J’ai moi-même contacté (le numéro deux du gouvernement wallon) Maxime Prévot (CDH) ce matin et il m’a confirmé qu’Isabelle Weykmans, représentante de la communauté germanophone à cette réunion avait répondu purement et simplement "oui" quand la question lui a été posée. Mais il faut noter qu’Oliver Paasch, ministre-Président de la communauté germanophone, s’est exprimé sur un autre ton dans la presse allemande aujourd’hui en disant qu’il n’a toujours pas signé et que son accord est soumis à l’accord wallon.
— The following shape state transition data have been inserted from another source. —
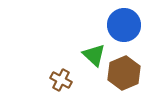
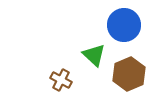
brown hexagon: moved 5 px right, 1 px down
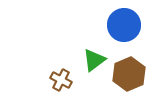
green triangle: moved 5 px down; rotated 40 degrees clockwise
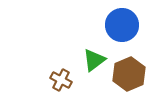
blue circle: moved 2 px left
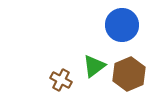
green triangle: moved 6 px down
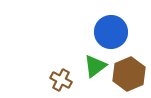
blue circle: moved 11 px left, 7 px down
green triangle: moved 1 px right
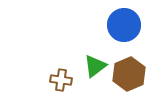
blue circle: moved 13 px right, 7 px up
brown cross: rotated 20 degrees counterclockwise
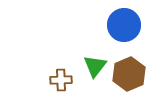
green triangle: rotated 15 degrees counterclockwise
brown cross: rotated 10 degrees counterclockwise
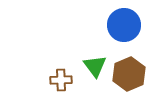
green triangle: rotated 15 degrees counterclockwise
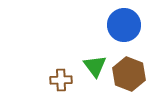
brown hexagon: rotated 16 degrees counterclockwise
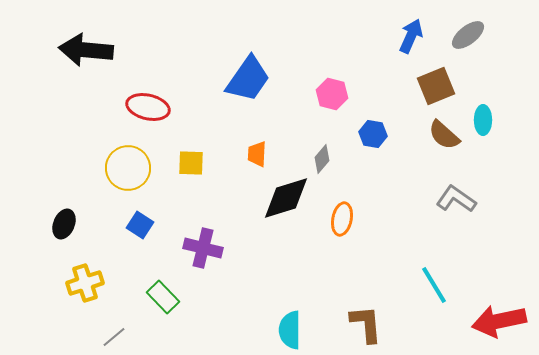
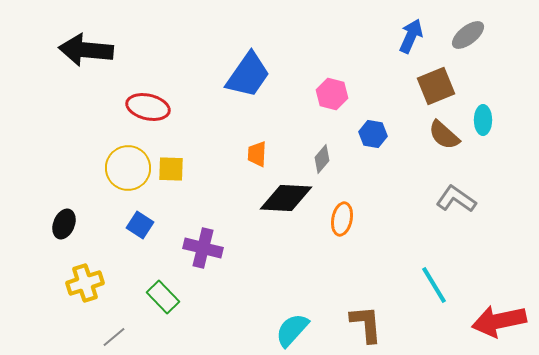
blue trapezoid: moved 4 px up
yellow square: moved 20 px left, 6 px down
black diamond: rotated 20 degrees clockwise
cyan semicircle: moved 2 px right; rotated 42 degrees clockwise
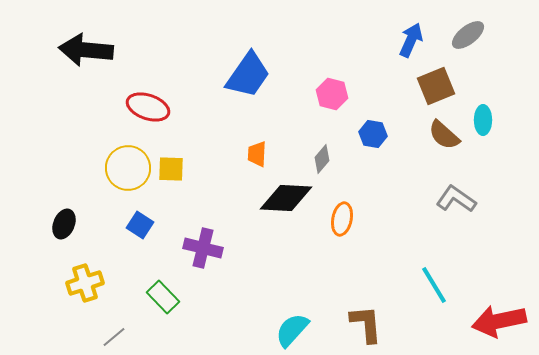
blue arrow: moved 4 px down
red ellipse: rotated 6 degrees clockwise
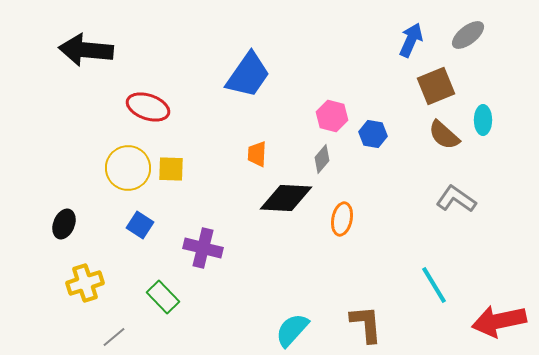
pink hexagon: moved 22 px down
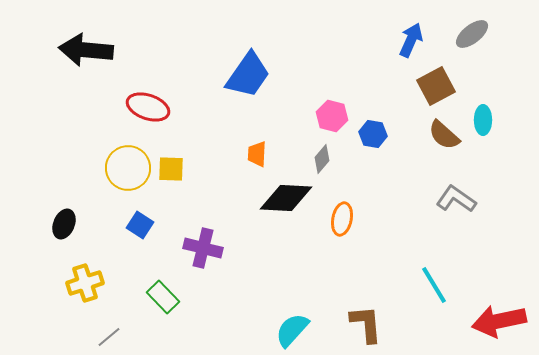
gray ellipse: moved 4 px right, 1 px up
brown square: rotated 6 degrees counterclockwise
gray line: moved 5 px left
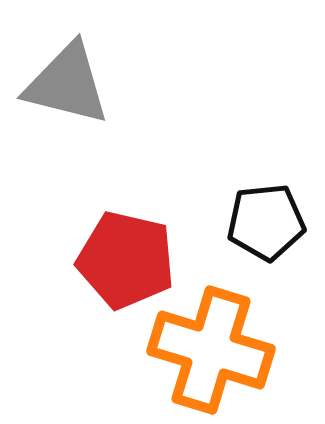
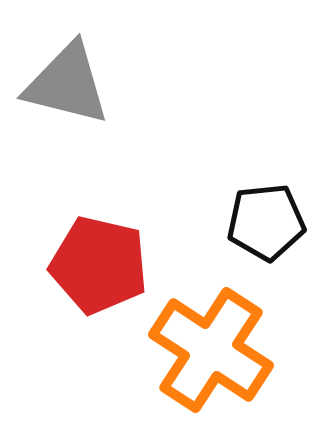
red pentagon: moved 27 px left, 5 px down
orange cross: rotated 16 degrees clockwise
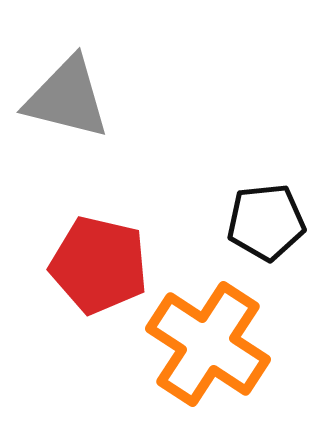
gray triangle: moved 14 px down
orange cross: moved 3 px left, 6 px up
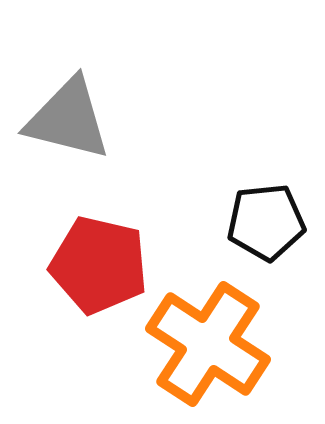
gray triangle: moved 1 px right, 21 px down
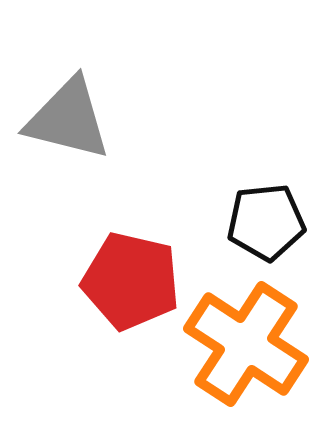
red pentagon: moved 32 px right, 16 px down
orange cross: moved 38 px right
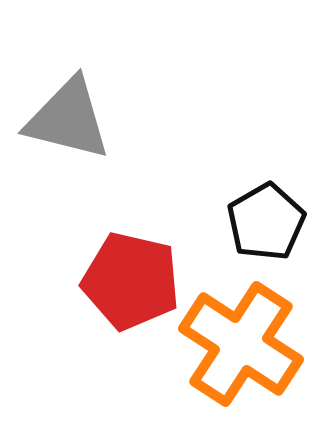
black pentagon: rotated 24 degrees counterclockwise
orange cross: moved 5 px left
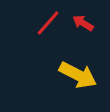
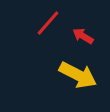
red arrow: moved 13 px down
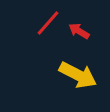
red arrow: moved 4 px left, 5 px up
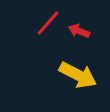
red arrow: rotated 10 degrees counterclockwise
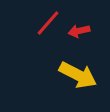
red arrow: rotated 35 degrees counterclockwise
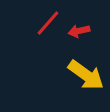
yellow arrow: moved 8 px right; rotated 9 degrees clockwise
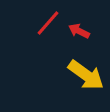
red arrow: rotated 40 degrees clockwise
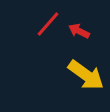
red line: moved 1 px down
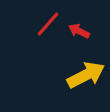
yellow arrow: rotated 63 degrees counterclockwise
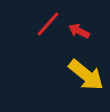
yellow arrow: rotated 66 degrees clockwise
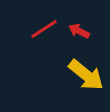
red line: moved 4 px left, 5 px down; rotated 16 degrees clockwise
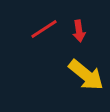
red arrow: rotated 125 degrees counterclockwise
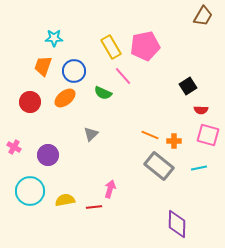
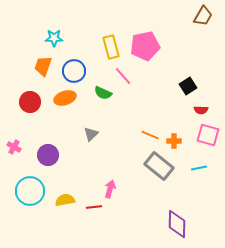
yellow rectangle: rotated 15 degrees clockwise
orange ellipse: rotated 20 degrees clockwise
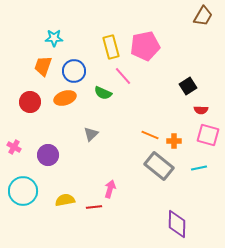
cyan circle: moved 7 px left
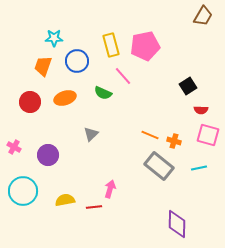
yellow rectangle: moved 2 px up
blue circle: moved 3 px right, 10 px up
orange cross: rotated 16 degrees clockwise
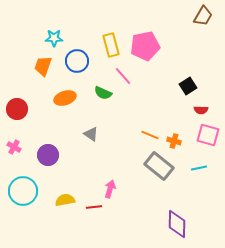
red circle: moved 13 px left, 7 px down
gray triangle: rotated 42 degrees counterclockwise
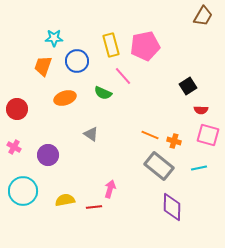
purple diamond: moved 5 px left, 17 px up
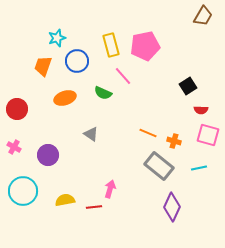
cyan star: moved 3 px right; rotated 18 degrees counterclockwise
orange line: moved 2 px left, 2 px up
purple diamond: rotated 24 degrees clockwise
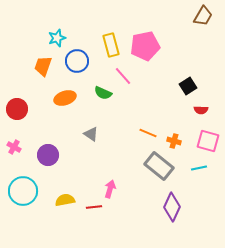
pink square: moved 6 px down
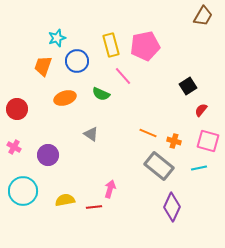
green semicircle: moved 2 px left, 1 px down
red semicircle: rotated 128 degrees clockwise
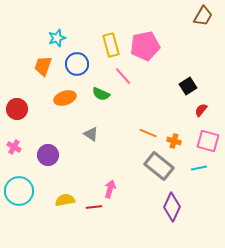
blue circle: moved 3 px down
cyan circle: moved 4 px left
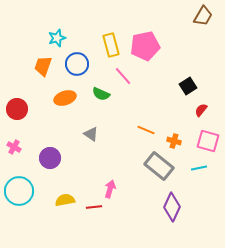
orange line: moved 2 px left, 3 px up
purple circle: moved 2 px right, 3 px down
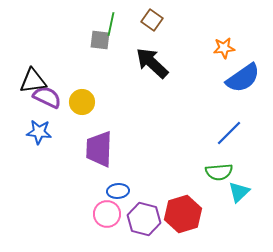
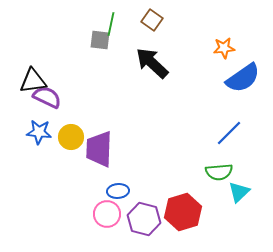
yellow circle: moved 11 px left, 35 px down
red hexagon: moved 2 px up
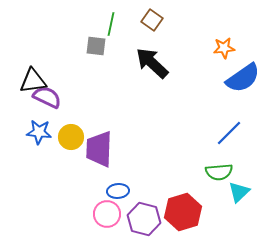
gray square: moved 4 px left, 6 px down
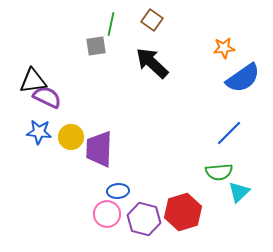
gray square: rotated 15 degrees counterclockwise
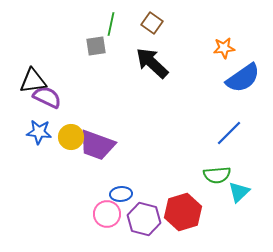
brown square: moved 3 px down
purple trapezoid: moved 2 px left, 4 px up; rotated 72 degrees counterclockwise
green semicircle: moved 2 px left, 3 px down
blue ellipse: moved 3 px right, 3 px down
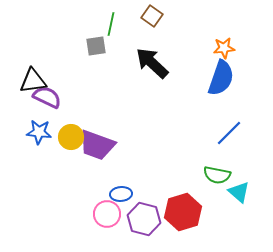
brown square: moved 7 px up
blue semicircle: moved 22 px left; rotated 36 degrees counterclockwise
green semicircle: rotated 16 degrees clockwise
cyan triangle: rotated 35 degrees counterclockwise
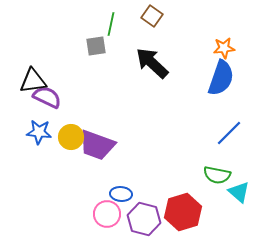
blue ellipse: rotated 10 degrees clockwise
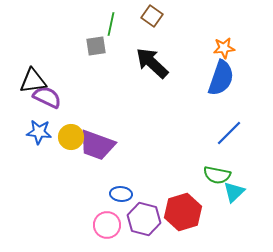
cyan triangle: moved 5 px left; rotated 35 degrees clockwise
pink circle: moved 11 px down
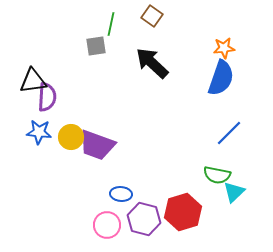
purple semicircle: rotated 68 degrees clockwise
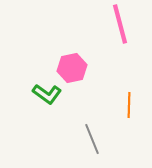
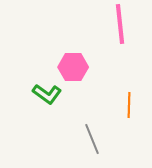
pink line: rotated 9 degrees clockwise
pink hexagon: moved 1 px right, 1 px up; rotated 12 degrees clockwise
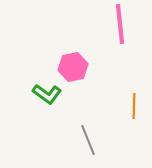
pink hexagon: rotated 12 degrees counterclockwise
orange line: moved 5 px right, 1 px down
gray line: moved 4 px left, 1 px down
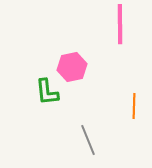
pink line: rotated 6 degrees clockwise
pink hexagon: moved 1 px left
green L-shape: moved 2 px up; rotated 48 degrees clockwise
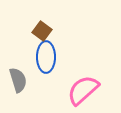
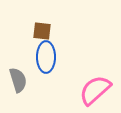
brown square: rotated 30 degrees counterclockwise
pink semicircle: moved 12 px right
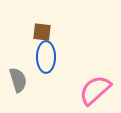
brown square: moved 1 px down
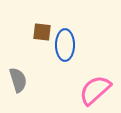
blue ellipse: moved 19 px right, 12 px up
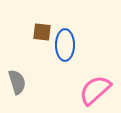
gray semicircle: moved 1 px left, 2 px down
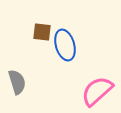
blue ellipse: rotated 16 degrees counterclockwise
pink semicircle: moved 2 px right, 1 px down
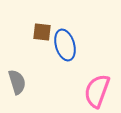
pink semicircle: rotated 28 degrees counterclockwise
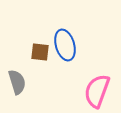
brown square: moved 2 px left, 20 px down
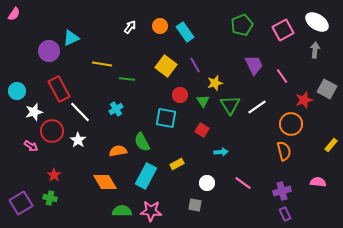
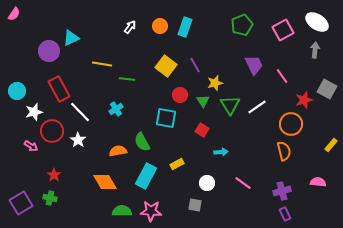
cyan rectangle at (185, 32): moved 5 px up; rotated 54 degrees clockwise
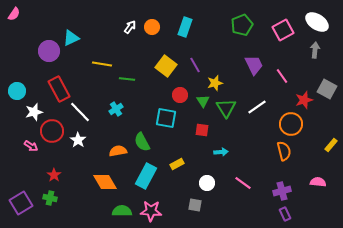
orange circle at (160, 26): moved 8 px left, 1 px down
green triangle at (230, 105): moved 4 px left, 3 px down
red square at (202, 130): rotated 24 degrees counterclockwise
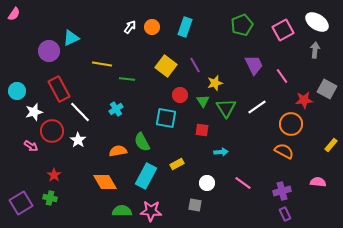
red star at (304, 100): rotated 12 degrees clockwise
orange semicircle at (284, 151): rotated 48 degrees counterclockwise
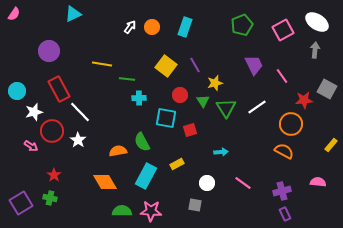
cyan triangle at (71, 38): moved 2 px right, 24 px up
cyan cross at (116, 109): moved 23 px right, 11 px up; rotated 32 degrees clockwise
red square at (202, 130): moved 12 px left; rotated 24 degrees counterclockwise
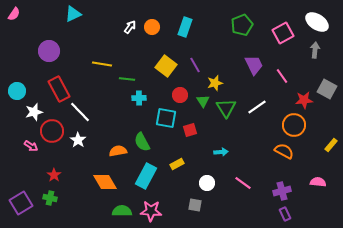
pink square at (283, 30): moved 3 px down
orange circle at (291, 124): moved 3 px right, 1 px down
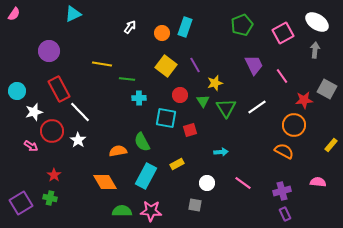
orange circle at (152, 27): moved 10 px right, 6 px down
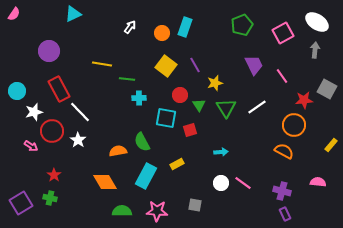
green triangle at (203, 101): moved 4 px left, 4 px down
white circle at (207, 183): moved 14 px right
purple cross at (282, 191): rotated 30 degrees clockwise
pink star at (151, 211): moved 6 px right
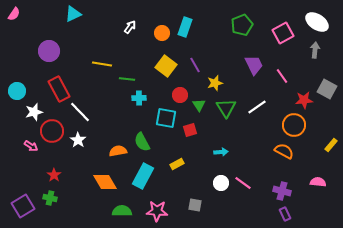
cyan rectangle at (146, 176): moved 3 px left
purple square at (21, 203): moved 2 px right, 3 px down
Comment interprétez-vous cela ?

A mon avis, si Paul Magnette n’avait pas refusé, la communauté germanophone aurait signé depuis longtemps. On veut se montrer gentil à Bruxelles et rouler des mécaniques une fois rentré à Eupen…

Claude Rolin (CDH) et vous-même êtes les deux seuls eurodéputés du Parti populaire européen (PPE, droite et centre-droit) à avoir rejoint la fronde wallonne. Comment avez-vous été accueillis à la plénière strasbourgeoise après les péripéties du week end ?

Notre différence ne date pas de cette semaine. Il y a deux ans nous avons écrit une lettre à Manfred Weber, le président de notre groupe (PPE), afin de lui exprimer nos réticences par rapport au Ceta. Il nous a simplement répondu que notre avis était minoritaire. Cela, soi dit en passant, n’a pas eu de répercussion sur notre vie de mandataire. Cette semaine, la pression est forte et il souhaite avoir l’avis de la délégation belge PPE dans son ensemble sur la situation. Nous le rencontrons ce mardi soir. On aura, d’un côté, les Flamands Ivo Belet et Tom Vandenkendelaer (CD&V) et, de l’autre côté, le wallon Claude Rolin et le germanophone c’est-à-dire moi.

Le CETA est-il enterré ?

Je ne crois pas mais il faudra du temps pour aboutir.

A quel niveau s’est noué le problème ?

A mon sens, c’est la concertation intra-belge qui n’a pas assez fonctionné. Il fallait négocier au sein des comités de concertation. C’est là où les problèmes se discutent, c’est là où la Belgique "tient ensemble".